As shown in Figures 3A,B, rats with repeated 3-MMC injection presented increased number of c-Fos labeled neurons in anterior cingulate cortex (ACC), NAc, and ventral tegmental area (VTA) compared with saline group [two-way ANOVA revealed a significant interaction effect: F_(18,81) = 8.35, P < 0.0001, post hoc test: *P < 0.05 or ^**P < 0.01 for 3-MMC versus saline group in brain regions above]. Noteworthy, 3-MMC exposure induced more significant activation of VTA than METH (post hoc test: ^#P < 0.05 for 3-MMC versus METH), which presented increased expression of c-Fos in ACC, anterior insular cortex (aIC), NAc, central amygdala (CeA) and VTA (post hoc test: *P < 0.05 or ^**P < 0.01 for METH versus saline group in brain regions above). The data of statistics results were shown in Table 1.

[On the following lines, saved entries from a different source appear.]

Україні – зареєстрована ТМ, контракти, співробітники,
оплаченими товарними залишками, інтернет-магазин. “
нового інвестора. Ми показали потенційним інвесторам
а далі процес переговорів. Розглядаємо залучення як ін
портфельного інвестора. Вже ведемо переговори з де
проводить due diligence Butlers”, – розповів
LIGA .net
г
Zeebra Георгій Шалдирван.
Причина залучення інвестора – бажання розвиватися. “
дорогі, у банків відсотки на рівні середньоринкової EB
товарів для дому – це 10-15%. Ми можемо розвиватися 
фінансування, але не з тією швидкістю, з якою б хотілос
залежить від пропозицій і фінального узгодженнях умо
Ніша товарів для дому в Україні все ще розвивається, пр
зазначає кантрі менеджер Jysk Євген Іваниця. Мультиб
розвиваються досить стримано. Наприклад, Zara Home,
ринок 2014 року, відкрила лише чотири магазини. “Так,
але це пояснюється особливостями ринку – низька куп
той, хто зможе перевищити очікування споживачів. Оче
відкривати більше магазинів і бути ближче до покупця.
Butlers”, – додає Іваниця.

As psychoactive substance, both 3-MMC and METH induced activation of NAc neurons after chronic exposure. However, there is no research about the effect of 3-MMC on NAc yet, a key structure in rewarding, motivation, and incentivized learning (Volkow et al., 2011). To determine the effects of 3-MMC on synaptic activity, we recorded spontaneous excitatory and inhibitory postsynaptic currents (sEPSCs and sIPSCs) in NAc. As shown in Figures 4E,F, the amplitude of sIPSCs was decreased after repeated 3-MMC exposure [one-way ANOVA, F_(2,81) = 7.97, P = 0.0007, post hoc test: *P < 0.05 for saline versus 3-MMC, ^***P < 0.001 for saline versus METH, P = 0.7895 for 3-MMC vs METH], while frequency of sIPSCs remained unchanged [one-way ANOVA, F_(2,81) = 3.02; P = 0.0541]. Neither the frequency [one-way ANOVA, F_(2,81) = 2.17; P = 0.1207] nor the amplitude of sEPSCs [one-way ANOVA, F_(2,81) = 2.97; P = 0.0569] was affected by repeated 3-MMC exposure (Figures 4B,C). The representative sEPSCs and sIPSCs traces of NAc neurons were presented in Figures 4A,D.